Im inclined to think that the serial numbers are just sequential. 
I'm pretty sure i built mine up sometime in 95... I have the original receipt somewhere.
Yours should be earlier so it would probably be late 94 or early 95...


----------



## Rumpfy (Dec 21, 2003)

Hey Eli...need a second? 

http://classifieds.consumerreview.c...sults_format=long&db_id=78215&query=retrieval


----------



## lucifer (Sep 27, 2004)

Not at that price... 
If I were gonna plunk down that kind of change today Id be getting this.
http://cgi.ebay.com/ws/eBayISAPI.dll?ViewItem&item=7105871847


----------



## Rumpfy (Dec 21, 2003)

lucifer said:


> Not at that price...
> If I were gonna plunk down that kind of change today Id be getting this.
> http://cgi.ebay.com/ws/eBayISAPI.dll?ViewItem&item=7105871847


Bah! Road bikes...


----------



## tl1 (Dec 21, 2003)

Rumpfy said:


> Bah! Road bikes...


 Speaking of Nuke Proof, does anyone remember their Reactor frame/fork? I always thought those were pretty cool looking with their very unique link fork. I don't think they made many, they came out in around 95-97 went they were going down for the count. I'd love to see a picture though if anyone has one.


----------



## Rumpfy (Dec 21, 2003)

tl1 said:


> Speaking of Nuke Proof, does anyone remember their Reactor frame/fork? I always thought those were pretty cool looking with their very unique link fork. I don't think they made many, they came out in around 95-97 went they were going down for the count. I'd love to see a picture though if anyone has one.

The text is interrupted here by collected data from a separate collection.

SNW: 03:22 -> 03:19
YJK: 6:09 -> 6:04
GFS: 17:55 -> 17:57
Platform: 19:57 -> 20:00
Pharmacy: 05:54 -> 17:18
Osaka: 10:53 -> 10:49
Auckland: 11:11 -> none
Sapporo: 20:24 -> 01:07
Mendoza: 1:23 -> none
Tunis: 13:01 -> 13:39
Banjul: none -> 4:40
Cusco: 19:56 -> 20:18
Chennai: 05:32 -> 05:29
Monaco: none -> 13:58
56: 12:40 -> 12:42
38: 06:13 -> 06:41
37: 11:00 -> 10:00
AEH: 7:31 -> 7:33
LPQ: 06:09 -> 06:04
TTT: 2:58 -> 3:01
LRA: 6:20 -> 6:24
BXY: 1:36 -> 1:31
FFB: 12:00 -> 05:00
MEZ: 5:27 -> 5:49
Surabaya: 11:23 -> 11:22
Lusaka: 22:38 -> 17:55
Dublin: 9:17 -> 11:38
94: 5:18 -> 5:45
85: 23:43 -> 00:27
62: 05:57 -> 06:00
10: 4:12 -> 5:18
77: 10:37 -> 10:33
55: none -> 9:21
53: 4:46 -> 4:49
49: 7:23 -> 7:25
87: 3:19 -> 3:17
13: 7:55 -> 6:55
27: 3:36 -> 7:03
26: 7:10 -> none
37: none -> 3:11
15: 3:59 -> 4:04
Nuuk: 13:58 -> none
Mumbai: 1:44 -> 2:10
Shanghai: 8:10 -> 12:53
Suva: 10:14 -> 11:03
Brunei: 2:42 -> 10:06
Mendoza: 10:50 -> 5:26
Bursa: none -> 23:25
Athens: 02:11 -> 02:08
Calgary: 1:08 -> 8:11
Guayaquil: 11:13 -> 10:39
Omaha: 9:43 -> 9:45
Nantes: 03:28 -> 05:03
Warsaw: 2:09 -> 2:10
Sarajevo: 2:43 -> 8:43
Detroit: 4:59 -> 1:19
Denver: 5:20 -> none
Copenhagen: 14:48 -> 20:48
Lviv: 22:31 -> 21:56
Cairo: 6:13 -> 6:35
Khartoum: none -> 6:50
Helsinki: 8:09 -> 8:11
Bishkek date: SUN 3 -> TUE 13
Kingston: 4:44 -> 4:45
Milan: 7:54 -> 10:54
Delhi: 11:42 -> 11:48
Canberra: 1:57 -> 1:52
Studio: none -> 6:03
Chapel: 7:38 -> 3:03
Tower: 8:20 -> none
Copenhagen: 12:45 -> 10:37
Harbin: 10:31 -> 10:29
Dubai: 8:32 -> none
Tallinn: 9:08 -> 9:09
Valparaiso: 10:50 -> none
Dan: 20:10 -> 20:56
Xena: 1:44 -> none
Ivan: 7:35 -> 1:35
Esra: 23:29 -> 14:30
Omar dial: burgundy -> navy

Was that the integrated suspension fork/headtube bike? If so, there was one on eBay a few months back. I've never seen one like it...
Cool brass roach badge and all.


----------



## tl1 (Dec 21, 2003)

Rumpfy said:


> Was that the integrated suspension fork/headtube bike? If so, there was one on eBay a few months back. I've never seen one like it...
> Cool brass roach badge and all.


Yes the Reactor came with a fork that was some sort of linkage fork with the links up around the steerer tube but I really can't recall many details . I think the shock was in the steerer tube but I really can't remember. I just remember it looked pretty cool and I wanted one but couldn't afford it at the time. It was well reviewed in the magazine tests of the time. I searched for a picture today but couldn't turn one up.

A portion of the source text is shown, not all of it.